On an unusually warm evening a few weeks ago, I had dinner with a cherished friend at a very busy restaurant in the heart of London. I had recently gotten back from another round of the climate change negotiations and provided my friend with an update. After I finished sharing, she asked me if, given the slow progress of “the process” and the widening gap between what is needed and what is being done to address climate change, I was ever inclined to give it all up.

She wondered if I was ever tempted to find another way of making change to the world. Something that was easier. Less fraught with political tension. I told her that, yes, I had been thinking about that a lot lately. I have often contemplated other things I could do with my life. I have in many moments dreamed of an easier path I could travel. A less steep journey with fewer obstacles. Surely, I often think to myself, there are other ways to change the world. Perhaps even much more effective ways.

In fact, that’s why I’m taking a coaching course on women’s empowerment at the moment. Because I believe that empowering more women is a gateway to creating the kind of world we want to live in. I believe that we need more heart-centered leadership in our work and in our world. And I believe that the more of us are in touch with the power of living fully in our bodies, the faster the world we want will become a reality. I told my friend I had been having those very conversations with myself more frequently in the aftermath of the disastrous outcome of COP 29.

However, as I walked back to where I was staying that warm summer evening, enjoying the sights and sounds of a city I once called home, I realized that what I had told my friend was not true. Not entirely at least.

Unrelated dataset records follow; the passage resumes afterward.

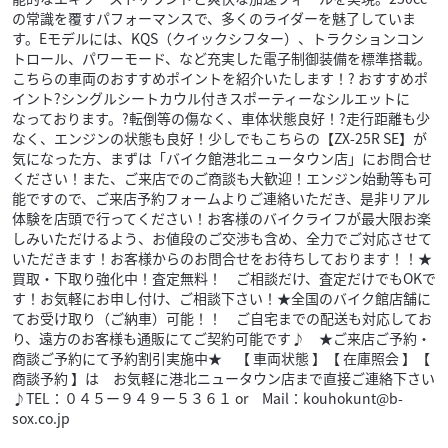
の常識を覆すパフォーマンスで、多くのライダーを魅了していま
す。Eモデルには、KQS（クイックシフター）、トラクションコン
トロール、パワーモード、など充実した電子制御装備を標準搭載。
こちらの車両のおすすめポイントを紹介いたします！? おすすめポ
イント?シングルシートカウル付きスポーティーなシルエットに
なっております。?転倒等の傷なく、車体状態良好！?走行距離も少
なく、エンジンの状態も良好！少しでもこちらの【ZX-25R SE】が
気になった方、まずは「バイク館港北ニュータウン店」にお問合せ
ください！また、ご来店でのご商談も大歓迎！エンジン始動等も可
能ですので、ご来店予約フォームよりご連絡いただき、是非リアル
体験を店頭で行ってください！お客様のバイクライフが最大限お楽
しみいただけるよう、お値段のご交渉も含め、全力でご対応させて
いただきます！お客様からのお問合せをお待ちしております！！★
買取・下取り強化中！査定無料！ ご相談だけ、査定だけでもOKで
す！お気軽にお申し付け、ご相談下さい！★全国のバイク館店舗に
てお受け取り（ご納車）可能！！ ご自宅までの配送も対応してお
り、遠方のお客様も通販にてご契約可能です♪ ★ご来店ご予約・
商談ご予約にて予約割引実施中★ 【 車両状態 】【 在庫照会 】【
商談予約 】は お気軽に港北ニュータウン店まで直接ご連絡下さい
♪TEL：０４５ー９４９ー５３６１ or Mail：kouhokunt@b-
sox.co.jp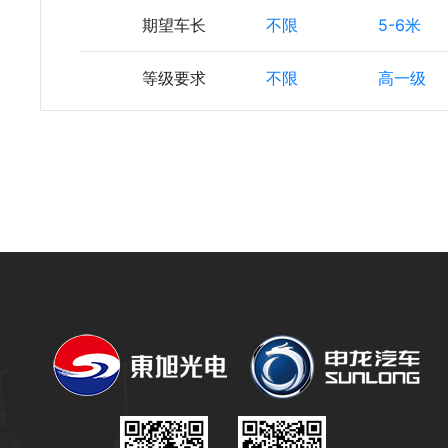
期望车长
不限
5-6米
等级要求
不限
高一级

Because while I do believe that we need more heart centered leadership that enables us to live more fully in and tap into the wisdom of our bodies, I am already doing all of that in my day job in my own way. And the truth is I found my Why, my purpose, a long time ago. And it’s guided me ever since.

“My mission in life is not merely to survive, but to thrive; and to do so with some passion, some compassion, some humour, and some style.”
- Maya Angelou -

It all happened during a very difficult time in my life. As people across the globe were celebrating the Paris Agreement, calling it the signal of a new era of climate action, I, along with many, many others, was grieving.

While the media was filled with photos of important people, their hands clasped tightly, raised in the air, celebrating this “momentous achievement”, I was sobbing. Because like many, I knew the truth. It wasn’t enough. And it wouldn’t be. Until we fixed the root cause of the problem. And that was going to require a new era of leadership. A new type of leader.

The Paris Agreement was born into the same world that its parent treaty, the United Nations Framework Convention on Climate Change (UNFCCC), had already existed in for 23 years. The power dynamics were the same. The Paris Agreement itself was much, much weaker than the UNFCCC on many fronts. How did we ever expect it to do more?

Now, ten years later, its cracks are apparent. We are still discussing how it will deliver on its promise. A third round of nationally determined contributions. The last chance to keep 1.5℃ alive. More meetings. More roundtables. More dialogues.

That’s where we are now. But my story begins a decade ago when we had more time to turn things around . . .

It was 2015. The year the Paris Agreement was born was a very intense one. I was only a few years into my career in climate policy. And still proving myself. I felt a scathing, almost constant sense of unworthiness. I was plagued by imposter syndrome and the feeling that I didn’t belong.
It was a very hectic year. I was doing many things. Wearing many hats. One of those hats was supporting the African Group of Negotiators (AGN) on adaptation and Loss and Damage.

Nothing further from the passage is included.